Im Zentrum der Beratungen stehen Fragen nach dem Europa von morgen, das auf Kooperation anstatt Konkurrenz baut. Dazu werden einzelne Aspekte der Krise des kapitalistischen Wirtschaftssystems näher angeschaut.

"Politik und Wirtschaft fahren unbeirrt einen neoliberalen und autoritären europäischen Krisenkurs, der die soziale, ökonomische und ökologische Lage insbesondere in den Krisenländern weiter verschlechtert. Der Attac-Herbstratschlag wird sich vor allem mit den Alternativen zu diesem falschen Weg befassen", sagte Thomas Eberhardt-Köster, der in der gastgebenden Attac-Gruppe Düsseldorf und im Attac-Koordinierungskreis aktiv ist. "So kurz nach der Bundestagswahl setzten wir uns auch mit deren Ausgang auseinander und diskutieren, welche Anforderungen sich daraus für die Arbeit von Attac ergeben."

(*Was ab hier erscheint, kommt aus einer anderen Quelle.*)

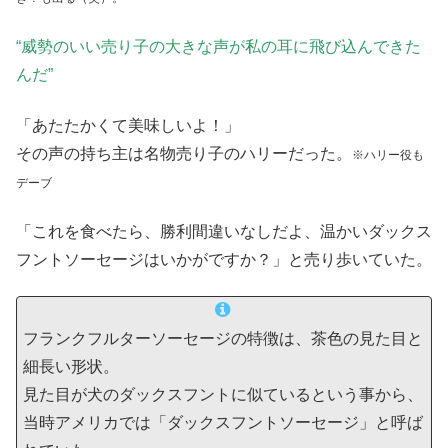
“威勢のいい売り子の大きな声が私の耳に飛び込んできた
んだ”
「あたたかくて美味しいよ！」
その声の持ち主は名物売り子のハリーだった。
※ハリー役も
デーブ
「これを食べたら、勝利間違いなしだよ、温かいダックス
フントソーセージはいかがですか？」と売り歩いていた。
フランクフルターソーセージの特徴は、茶色の見た目と
細長い形状。
見た目が犬のダックスフントに似ているという事から、
当時アメリカでは「ダックスフントソーセージ」と呼ば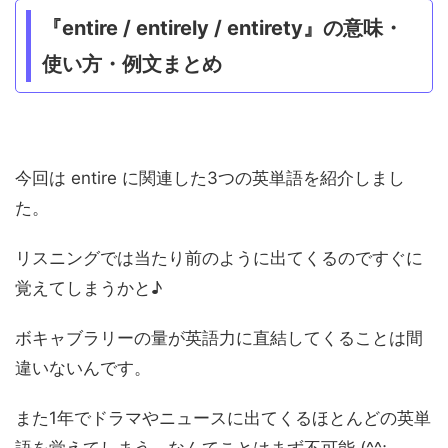
『entire / entirely / entirety』の意味・
使い方・例文まとめ
今回は entire に関連した3つの英単語を紹介しまし
た。
リスニングでは当たり前のように出てくるのですぐに
覚えてしまうかと♪
ボキャブラリーの量が英語力に直結してくることは間
違いないんです。
また1年でドラマやニュースに出てくるほとんどの英単
語を覚えてしまう、なんてことはまず不可能 (^^;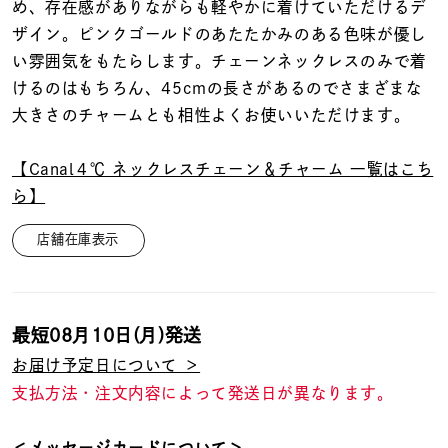
着用シーン
め、存在感がありながらも軽やかに着けていただけるデ
ザイン。ピンクゴールドのあたたかみのある色味が優し
い雰囲気をもたらします。チェーンネックレスのみで着
コレクション
けるのはもちろん、45cmの長さがあるのでさまざまな
大きさのチャームとも相性よくお使いいただけます。
レディース
～
リングサイズ
【Canal４℃ ネックレスチェーン＆チャーム 一覧はこち
ら】
メンズ
店舗在庫表示
～
リングサイズ
価格
¥0
¥400,
最短
08月10日(月)
発送
お届け予定日について ＞
支払方法・注文内容によって発送日が異なります。
在庫
在庫ありのみ
すべて表示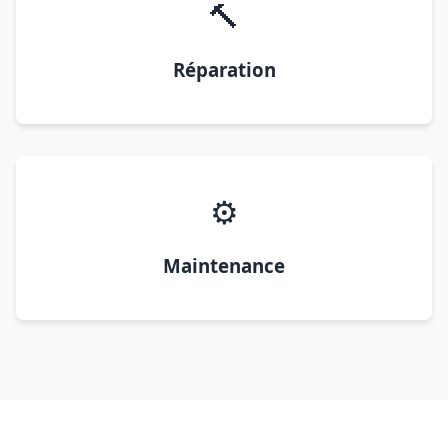
🔨
Réparation
⚙️
Maintenance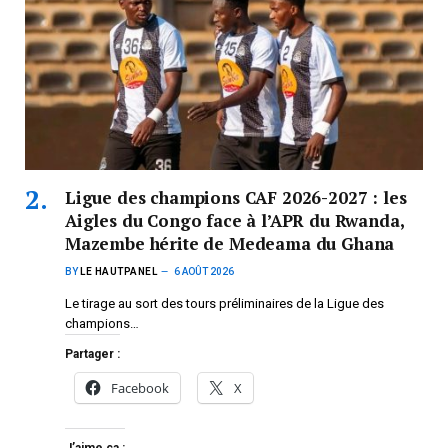
Ligue des champions CAF 2026-2027 : les
Aigles du Congo face à l’APR du Rwanda,
Mazembe hérite de Medeama du Ghana
BY
LE HAUTPANEL
6 AOÛT 2026
Le tirage au sort des tours préliminaires de la Ligue des
champions…
Partager :
Facebook
X
J’aime ça :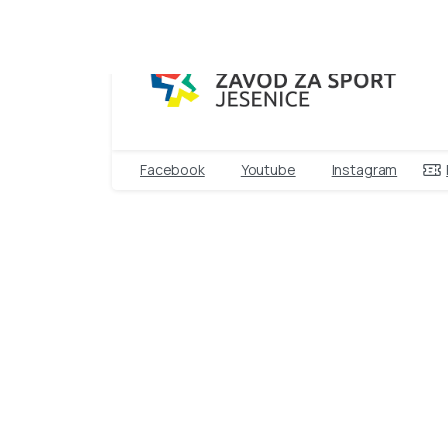
Facebook
Youtube
Instagram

In acht Workshops diskutieren die globalisierungskritischen Netzwerkerinnen und Netzwerker aktuelle Themen wie Interventionsmöglichkeiten gegen das geplante Transatlantische Freihandelsabkommen zwischen der Europäischen Union und den USA, die Einführung einer Gesamtkonzernsteuer (Unitary Tax) für multinationale Konzerne oder die weitere Organisation des gemeinsamen, europäischen Krisenprotests.